Egypt was nominally a part of the Ottoman Empire until 1915. The British were at war with the Ottoman Turks and that year declared Egypt its protectorate. They deposed Egypt's khedive (governor-ruler), Abass II, who remained loyal to the Ottomans, and the British set up the khedive's uncle as the Sultan of Egypt, His Highness Husayn Kamil.
Egypt's ulama (Muslim scholars) administered Islam's sacred law, and a chasm remained between the country's idle elite and impoverished masses. Banking, finance and shipping was in the hands of the British and other foreigners – the French, Greeks, Armenians and others – who enjoyed the kind of extraterritorial rights commonly offered diplomats.

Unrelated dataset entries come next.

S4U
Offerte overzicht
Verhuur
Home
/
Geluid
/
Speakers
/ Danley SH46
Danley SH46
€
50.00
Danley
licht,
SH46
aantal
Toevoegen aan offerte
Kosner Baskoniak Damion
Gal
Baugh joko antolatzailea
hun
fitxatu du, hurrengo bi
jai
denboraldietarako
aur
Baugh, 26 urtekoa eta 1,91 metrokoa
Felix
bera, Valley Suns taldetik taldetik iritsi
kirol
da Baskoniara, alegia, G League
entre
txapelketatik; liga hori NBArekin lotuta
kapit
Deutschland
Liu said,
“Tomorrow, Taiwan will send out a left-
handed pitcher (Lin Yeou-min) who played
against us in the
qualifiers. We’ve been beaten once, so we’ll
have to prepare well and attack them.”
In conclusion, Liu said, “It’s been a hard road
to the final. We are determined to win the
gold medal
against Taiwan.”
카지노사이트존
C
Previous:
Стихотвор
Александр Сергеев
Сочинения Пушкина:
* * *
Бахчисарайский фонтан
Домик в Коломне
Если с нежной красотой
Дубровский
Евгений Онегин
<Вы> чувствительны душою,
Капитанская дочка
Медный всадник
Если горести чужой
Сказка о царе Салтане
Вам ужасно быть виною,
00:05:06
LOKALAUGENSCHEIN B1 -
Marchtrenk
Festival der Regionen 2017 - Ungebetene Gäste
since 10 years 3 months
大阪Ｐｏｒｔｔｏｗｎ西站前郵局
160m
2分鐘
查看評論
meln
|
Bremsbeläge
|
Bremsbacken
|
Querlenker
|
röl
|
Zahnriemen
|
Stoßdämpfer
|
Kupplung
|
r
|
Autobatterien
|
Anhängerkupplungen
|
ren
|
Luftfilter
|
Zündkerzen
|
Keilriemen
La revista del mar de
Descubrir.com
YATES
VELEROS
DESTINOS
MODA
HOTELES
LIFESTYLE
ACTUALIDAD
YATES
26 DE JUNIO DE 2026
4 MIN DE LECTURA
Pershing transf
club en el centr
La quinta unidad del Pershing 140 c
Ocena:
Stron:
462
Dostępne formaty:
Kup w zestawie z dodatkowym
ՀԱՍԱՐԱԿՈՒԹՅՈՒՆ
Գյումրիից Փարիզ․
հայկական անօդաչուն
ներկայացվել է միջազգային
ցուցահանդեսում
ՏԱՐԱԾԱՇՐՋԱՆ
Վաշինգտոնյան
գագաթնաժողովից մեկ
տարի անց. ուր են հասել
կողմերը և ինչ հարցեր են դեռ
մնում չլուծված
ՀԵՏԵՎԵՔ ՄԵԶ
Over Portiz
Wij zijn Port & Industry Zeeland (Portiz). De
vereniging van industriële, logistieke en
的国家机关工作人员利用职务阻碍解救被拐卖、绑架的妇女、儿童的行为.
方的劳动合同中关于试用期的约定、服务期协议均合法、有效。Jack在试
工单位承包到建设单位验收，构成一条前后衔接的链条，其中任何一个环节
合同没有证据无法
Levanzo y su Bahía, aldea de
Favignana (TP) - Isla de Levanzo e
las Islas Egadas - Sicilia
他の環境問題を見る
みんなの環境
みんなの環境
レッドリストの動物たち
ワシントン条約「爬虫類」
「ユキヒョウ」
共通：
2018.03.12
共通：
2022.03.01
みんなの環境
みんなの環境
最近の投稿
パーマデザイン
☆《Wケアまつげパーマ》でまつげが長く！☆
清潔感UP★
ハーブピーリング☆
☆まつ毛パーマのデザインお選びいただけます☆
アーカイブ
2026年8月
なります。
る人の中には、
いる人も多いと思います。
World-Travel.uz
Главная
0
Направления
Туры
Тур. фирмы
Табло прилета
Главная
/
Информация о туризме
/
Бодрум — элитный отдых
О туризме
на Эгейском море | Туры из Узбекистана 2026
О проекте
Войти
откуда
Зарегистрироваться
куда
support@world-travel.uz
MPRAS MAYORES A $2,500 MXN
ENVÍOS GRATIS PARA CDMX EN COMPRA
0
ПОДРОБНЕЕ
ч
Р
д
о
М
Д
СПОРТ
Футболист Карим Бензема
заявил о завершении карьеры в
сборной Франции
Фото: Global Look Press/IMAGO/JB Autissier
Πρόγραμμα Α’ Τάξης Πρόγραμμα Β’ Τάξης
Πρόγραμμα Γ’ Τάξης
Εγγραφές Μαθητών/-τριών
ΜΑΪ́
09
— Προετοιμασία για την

The ulama and various Islamists were annoyed with Britain's "Christian rule," and a broad segment of the population disliked the thousands of foreign soldiers in their country: British, Australian, New Zealanders and Indians. Professionals were annoyed also. Egyptian bureaucrats disliked working under young Britons. In their opposition to Britain's presence in Egypt, civil servants, professors and journalists were keen on quoting British authors opposed to imperialism. Egypt's Christians were also opposed to British rule.
But there was no organized violence opposition to the British presence, as if it was realized that because of the war the British would be adamant in their response. During the war common Egyptians suffered shortages and rising prices, and there was forced labor sent to the front in France, commandeered by the British, but there were no riots. Riots would come after the war.